WHAT IS BEING ASKED » Gather each line in the entries that includes the string "Password".

BEGIN GIVEN DATA

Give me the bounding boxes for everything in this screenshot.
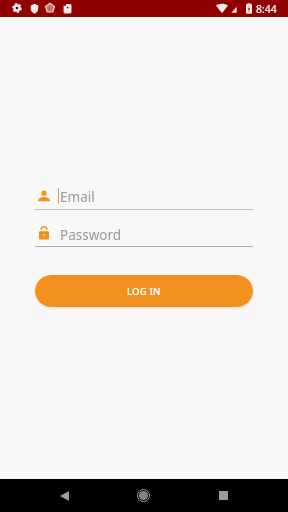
staticText: Password (60, 226, 122, 244)
button[interactable]: Password (35, 224, 253, 245)
button[interactable]: Email (35, 186, 253, 207)
staticText: 8:44 (256, 2, 277, 16)
button[interactable]: LOG IN (35, 275, 253, 307)
staticText: Email (60, 188, 95, 206)
button[interactable]: Home (126, 479, 161, 512)
button[interactable]: Back (47, 479, 82, 512)
button[interactable]: Recent apps (206, 479, 241, 512)
staticText: LOG IN (127, 285, 161, 298)
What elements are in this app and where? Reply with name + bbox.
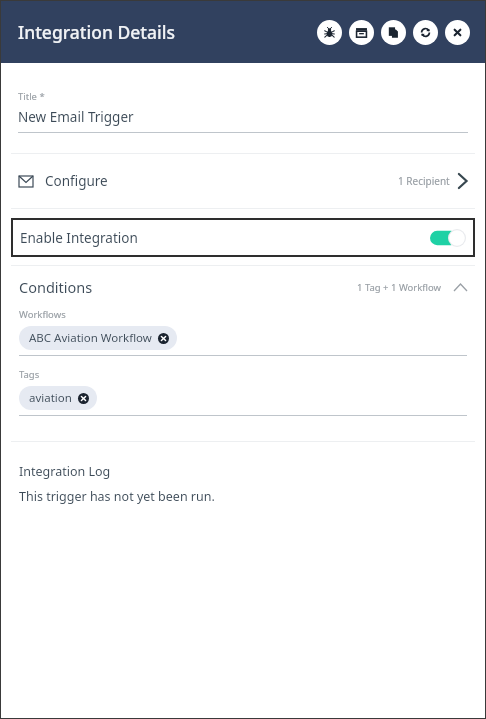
staticText: ABC Aviation Workflow — [29, 330, 152, 346]
staticText: 1 Tag + 1 Workflow — [357, 281, 442, 294]
button[interactable]: Conditions — [1, 266, 485, 308]
button[interactable]: Close — [445, 20, 470, 45]
button[interactable]: Remove aviation — [78, 393, 89, 404]
staticText: Tags — [19, 368, 40, 381]
button[interactable]: Duplicate — [381, 20, 406, 45]
staticText: New Email Trigger — [18, 108, 134, 126]
button[interactable]: Debug — [317, 20, 342, 45]
button[interactable]: Remove ABC Aviation Workflow — [158, 333, 169, 344]
staticText: Integration Details — [18, 20, 175, 44]
staticText: Enable Integration — [20, 229, 138, 247]
button[interactable]: Refresh — [413, 20, 438, 45]
staticText: Integration Log — [19, 463, 111, 480]
button[interactable]: Enable Integration — [11, 218, 475, 257]
staticText: Title * — [18, 90, 45, 103]
staticText: aviation — [29, 390, 72, 406]
staticText: Conditions — [19, 277, 93, 297]
button[interactable]: Configure — [1, 154, 485, 208]
staticText: Workflows — [19, 308, 66, 321]
staticText: This trigger has not yet been run. — [19, 488, 215, 505]
button[interactable]: ABC Aviation Workflow — [19, 326, 177, 350]
staticText: 1 Recipient — [398, 174, 450, 188]
staticText: Configure — [45, 172, 108, 190]
button[interactable]: Archive — [349, 20, 374, 45]
button[interactable]: Enable Integration toggle — [430, 229, 466, 247]
button[interactable]: aviation — [19, 386, 97, 410]
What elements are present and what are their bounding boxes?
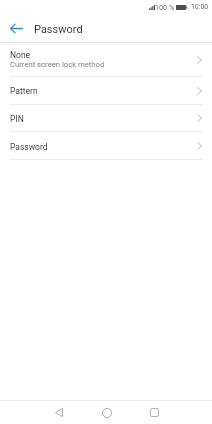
button[interactable]: Recents [142,402,166,423]
button[interactable]: None [0,43,212,77]
staticText: PIN [10,114,24,124]
button[interactable]: Back [47,402,71,423]
staticText: 10:00 [191,3,209,11]
staticText: Current screen lock method [10,60,105,69]
button[interactable]: Back [4,16,28,40]
staticText: 100 % [155,3,175,11]
staticText: None [10,50,31,60]
button[interactable]: Pattern [0,77,212,105]
button[interactable]: Password [0,132,212,160]
button[interactable]: PIN [0,104,212,132]
staticText: Password [34,23,83,36]
staticText: Password [10,142,48,152]
button[interactable]: Home [95,402,119,423]
staticText: Pattern [10,86,38,96]
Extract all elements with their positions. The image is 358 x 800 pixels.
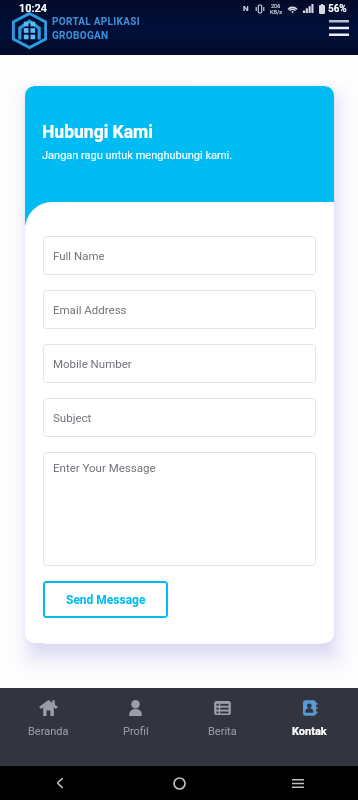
staticText: 56% <box>328 3 347 15</box>
staticText: Subject <box>53 411 92 424</box>
button[interactable]: Recents <box>281 766 315 800</box>
staticText: Send Message <box>66 593 146 607</box>
button[interactable]: Beranda <box>5 688 92 766</box>
staticText: Profil <box>123 725 149 738</box>
staticText: Kontak <box>292 725 327 738</box>
button[interactable]: Email Address <box>43 290 316 329</box>
staticText: Full Name <box>53 249 105 262</box>
staticText: Jangan ragu untuk menghubungi kami. <box>42 149 233 162</box>
button[interactable]: Menu <box>324 20 354 50</box>
staticText: N <box>243 4 249 13</box>
staticText: PORTAL APLIKASI <box>52 16 140 28</box>
button[interactable]: Back <box>43 766 77 800</box>
staticText: Beranda <box>28 725 69 738</box>
button[interactable]: Subject <box>43 398 316 437</box>
staticText: 10:24 <box>19 2 47 15</box>
staticText: Mobile Number <box>53 357 132 370</box>
staticText: GROBOGAN <box>52 30 109 42</box>
staticText: KB/s <box>270 9 282 15</box>
button[interactable]: Berita <box>179 688 266 766</box>
staticText: Email Address <box>53 303 127 316</box>
button[interactable]: Enter Your Message <box>43 452 316 566</box>
button[interactable]: Kontak <box>266 688 353 766</box>
staticText: 206 <box>271 3 281 9</box>
staticText: Hubungi Kami <box>42 122 153 143</box>
button[interactable]: Profil <box>92 688 179 766</box>
staticText: Berita <box>208 725 237 738</box>
button[interactable]: Full Name <box>43 236 316 275</box>
button[interactable]: Home <box>162 766 196 800</box>
staticText: Enter Your Message <box>53 461 156 474</box>
button[interactable]: Send Message <box>43 581 168 618</box>
button[interactable]: Mobile Number <box>43 344 316 383</box>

END GIVEN DATA

RESPONSE BOX »
staticText: Password (60, 226, 122, 244)
button[interactable]: Password (35, 224, 253, 245)
button[interactable]: Password [0,132,212,160]
staticText: Password [34,23,83,36]
staticText: Password [10,142,48,152]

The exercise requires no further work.